Continuing with our 'Crunching Concepts' series, our next stop lands us in the terrain of insolvency and restructuring. These terms are often floating around in the corporate environment, and while they might seem complex and unapproachable at first, this instalment will defog these concepts and present them in a more digestible manner.
What are Insolvency and Restructuring?
These are two interconnected processes bound by UK corporate law. Insolvency refers to a situation where a company has more liabilities than assets and is unable to pay off its debts as they come due. On the other hand, restructuring is the process by which a company reorganises its legal, operational, and ownership structures enabling it to either continue operating or to salvage its assets and remaining value.
Why are Insolvency and Restructuring Important?

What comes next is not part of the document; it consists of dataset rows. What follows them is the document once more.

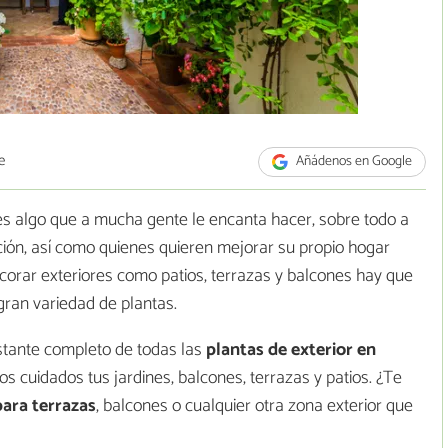
e
Añádenos en Google
es algo que a mucha gente le encanta hacer, sobre todo a
ración, así como quienes quieren mejorar su propio hogar
corar exteriores como patios, terrazas y balcones hay que
gran variedad de plantas.
stante completo de todas las
plantas de exterior en
 cuidados tus jardines, balcones, terrazas y patios. ¿Te
para terrazas
, balcones o cualquier otra zona exterior que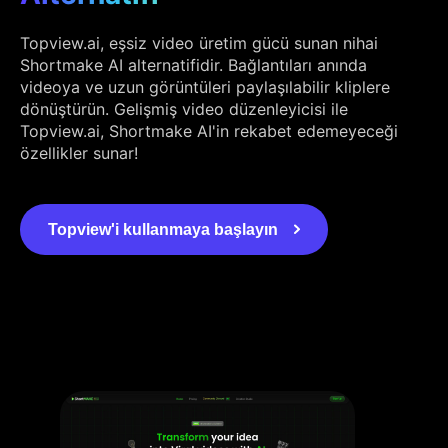
Topview.ai, eşsiz video üretim gücü sunan nihai
Shortmake AI alternatifidir. Bağlantıları anında
videoya ve uzun görüntüleri paylaşılabilir kliplere
dönüştürün. Gelişmiş video düzenleyicisi ile
Topview.ai, Shortmake AI'in rekabet edemeyeceği
özellikler sunar!
Topview'i kullanmaya başlayın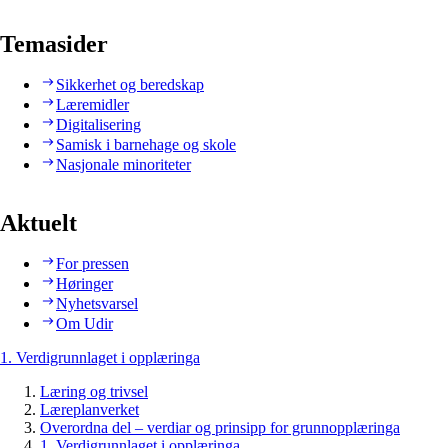
Temasider
Sikkerhet og beredskap
Læremidler
Digitalisering
Samisk i barnehage og skole
Nasjonale minoriteter
Aktuelt
For pressen
Høringer
Nyhetsvarsel
Om Udir
1. Verdigrunnlaget i opplæringa
Læring og trivsel
Læreplanverket
Overordna del – verdiar og prinsipp for grunnopplæringa
1. Verdigrunnlaget i opplæringa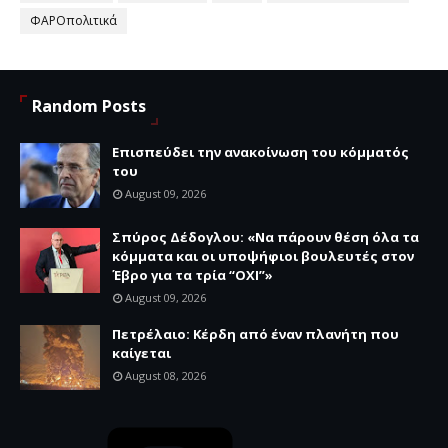
ΦΑΡΟπολιτικά
Random Posts
Επισπεύδει την ανακοίνωση του κόμματός
του
August 09, 2026
Σπύρος Δέδογλου: «Να πάρουν θέση όλα τα
κόμματα και οι υποψήφιοι βουλευτές στον
Έβρο για τα τρία “ΟΧΙ”»
August 09, 2026
Πετρέλαιο: Κέρδη από έναν πλανήτη που
καίγεται
August 08, 2026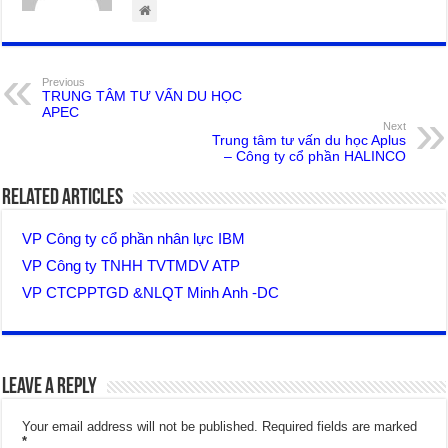
Previous
TRUNG TÂM TƯ VẤN DU HỌC
APEC
Next
Trung tâm tư vấn du học Aplus
– Công ty cổ phần HALINCO
Related Articles
VP Công ty cổ phần nhân lực IBM
VP Công ty TNHH TVTMDV ATP
VP CTCPPTGD &NLQT Minh Anh -DC
Leave a Reply
Your email address will not be published.
Required fields are marked
*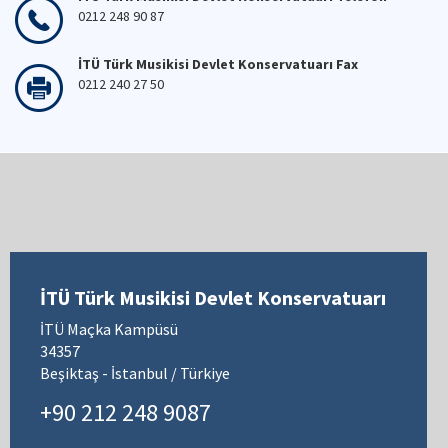
0212 248 90 87
İTÜ Türk Musikisi Devlet Konservatuarı Fax
0212 240 27 50
İTÜ Türk Musikisi Devlet Konservatuarı
İTÜ Maçka Kampüsü
34357
Beşiktaş - İstanbul / Türkiye
+90 212 248 9087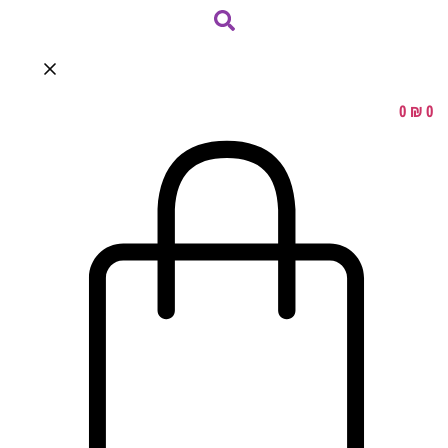
0
₪
0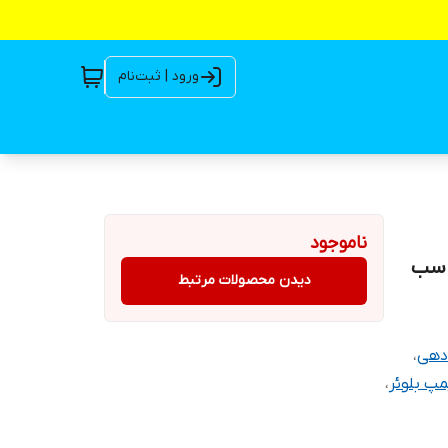
ورود | ثبت‌نام
ناموجود
دیدن محصولات مرتبط
ادهی
،
مپ بلوئر
،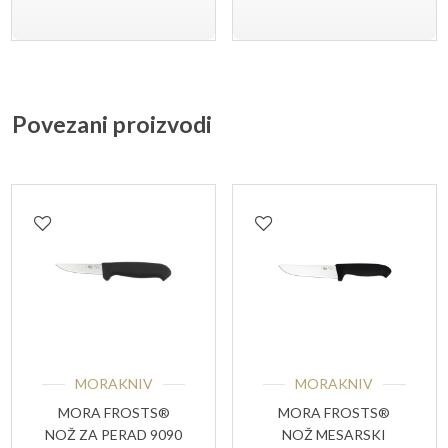
Povezani proizvodi
MORAKNIV
MORAKNIV
MORA FROSTS®
MORA FROSTS®
NOŽ ZA PERAD 9090
NOŽ MESARSKI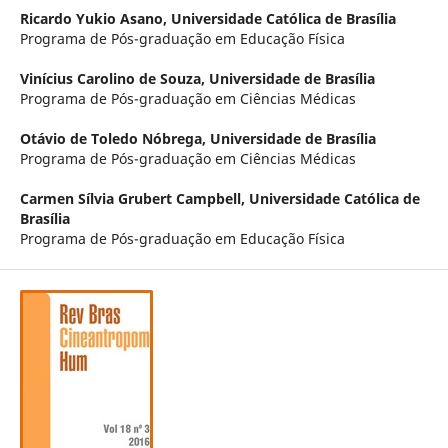
Ricardo Yukio Asano,
Universidade Católica de Brasília
Programa de Pós-graduação em Educação Física
Vinícius Carolino de Souza,
Universidade de Brasília
Programa de Pós-graduação em Ciências Médicas
Otávio de Toledo Nóbrega,
Universidade de Brasília
Programa de Pós-graduação em Ciências Médicas
Carmen Sílvia Grubert Campbell,
Universidade Católica de
Brasília
Programa de Pós-graduação em Educação Física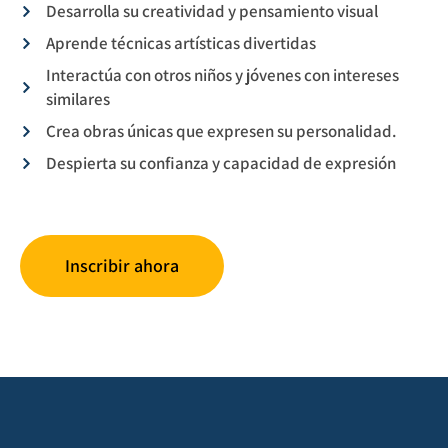
Desarrolla su creatividad y pensamiento visual
Aprende técnicas artísticas divertidas
Interactúa con otros niños y jóvenes con intereses
similares
Crea obras únicas que expresen su personalidad.
Despierta su confianza y capacidad de expresión
Inscribir ahora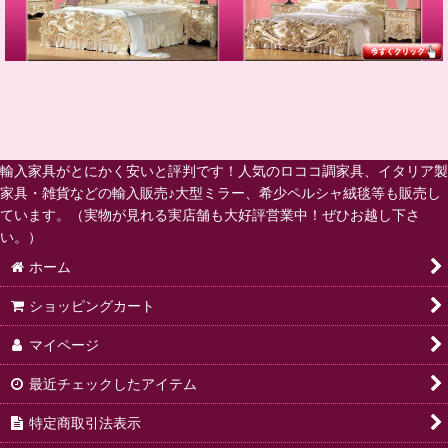
輸入家具がとにかく安いと評判です！人気のロココ調家具、イタリア製
家具・雑貨などの輸入販売♪大型ミラー、希少ペルシャ絨毯等も販売し
ています。（実物が見れる実店舗も大好評営業中！ぜひお越し下さ
い。）
ホーム
ショッピングカート
マイページ
最近チェックしたアイテム
特定商取引法表示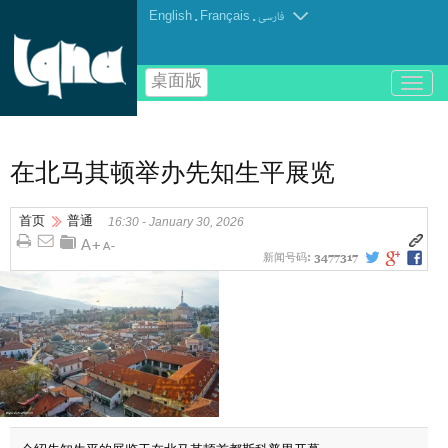
English
.
Français
.
فارسی
桌面版
باز
و
بسته
کردن
منو
在北马其顿举办先知生平展览
首页
普通
16:30 - January 30, 2026
新闻号码:
3477317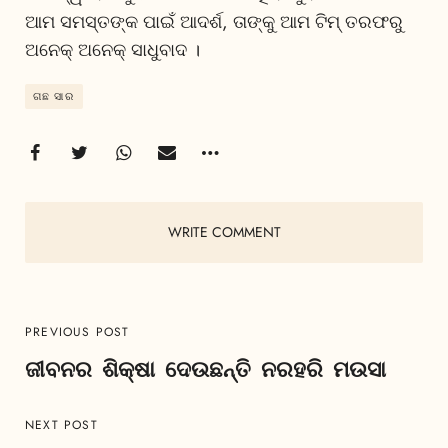
ଆମ ସମସ୍ତଙ୍କ ପାଇଁ ଆଦର୍ଶ, ତାଙ୍କୁ ଆମ ଟିମ୍ ତରଫରୁ
ଅନେକ୍ ଅନେକ୍ ସାଧୁବାଦ ।
ଗଛ ସାର
WRITE COMMENT
PREVIOUS POST
ଜୀବନର ଶିକ୍ଷା ଦେଉଛନ୍ତି ନରହରି ମଉସା
NEXT POST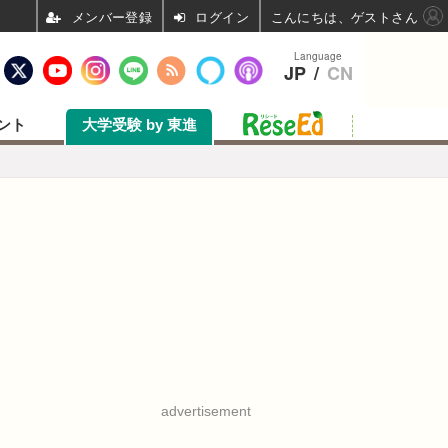
ログイン
こんにちは、ゲストさん
Language
JP
/
CN
ント
大学受験 by 東進
advertisement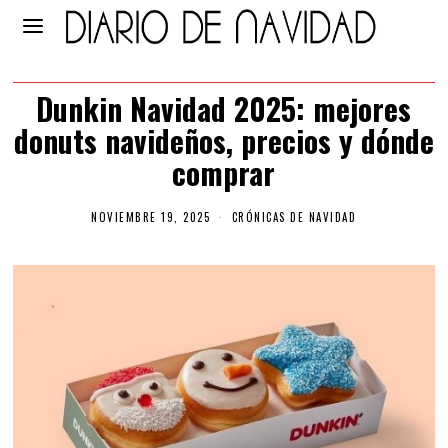
Dunkin Navidad 2025: mejores
donuts navideños, precios y dónde
comprar
NOVIEMBRE 19, 2025
N
CRÓNICAS DE NAVIDAD
O
V
I
E
M
B
R
E
1
9
,
2
0
2
5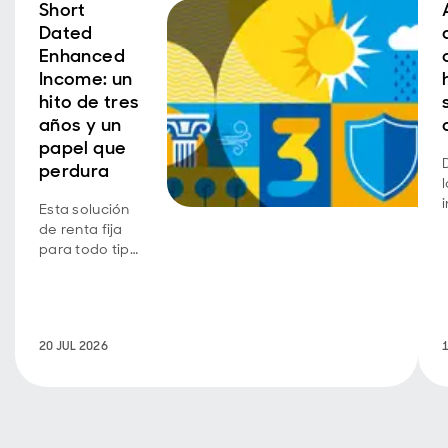
Short
Dated
Enhanced
Income: un
hito de tres
años y un
papel que
perdura
Esta solución
de renta fija
para todo tipo
de
condiciones
de mercado
se diseñó para
20 JUL 2026
equilibrar tres
características
clave de
inversión.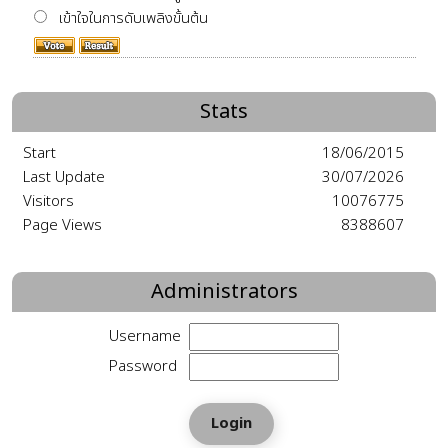
Stats
Start
18/06/2015
Last Update
30/07/2026
Visitors
10076775
Page Views
8388607
Administrators
Username
Password
•
Forgot password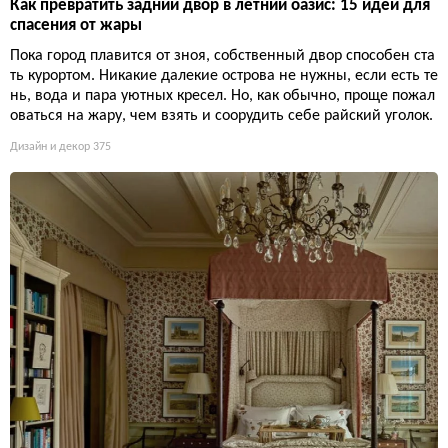
Как превратить задний двор в летний оазис: 15 идей для
спасения от жары
Пока город плавится от зноя, собственный двор способен ста
ть курортом. Никакие далекие острова не нужны, если есть те
нь, вода и пара уютных кресел. Но, как обычно, проще пожал
оваться на жару, чем взять и соорудить себе райский уголок.
Дизайн и декор
375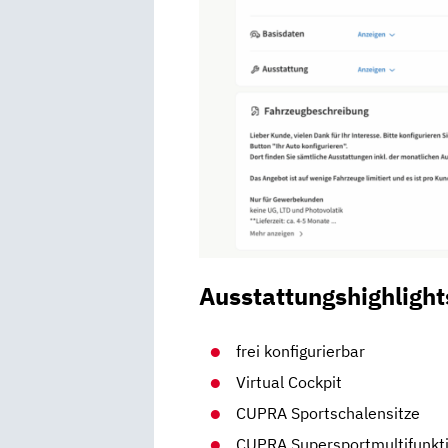
Ausstattungshighlight
frei konfigurierbar
Virtual Cockpit
CUPRA Sportschalensitze
CUPRA Supersportmultifunkt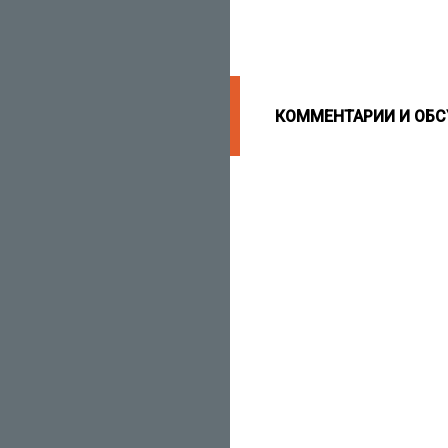
КОММЕНТАРИИ И ОБ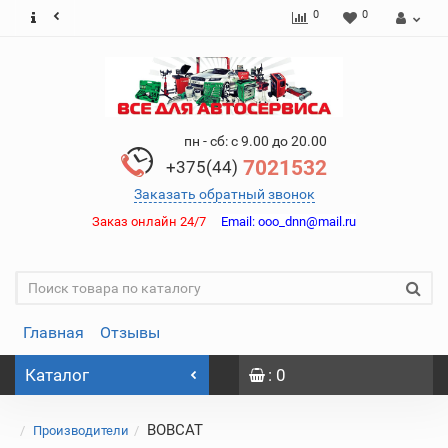
0
0
пн - сб: с 9.00 до 20.00
7021532
+375(44)
Заказать обратный звонок
Заказ онлайн 24/7
Email:
ooo_dnn@mail.ru
Главная
Отзывы
Каталог
: 0
BOBCAT
Производители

The role of insolvency and restructuring procedures in corporate law is paramount due to several reasons:
1. They are intrinsic in safeguarding the rights and interests not just of troubled companies, but also of their creditors, employees and other stakeholders.
2. Efficiently handling insolvency and restructuring processes can facilitate fair treatment of all parties involved, maximise debt recovery, and provide a lifeline to companies teetering on the brink of collapse.
3. Insolvency procedures such as administration and voluntary arrangements provide necessary respite and a framework that can be used to rescue and restructure firms struggling financially, thus mitigating potential job losses and economic damage.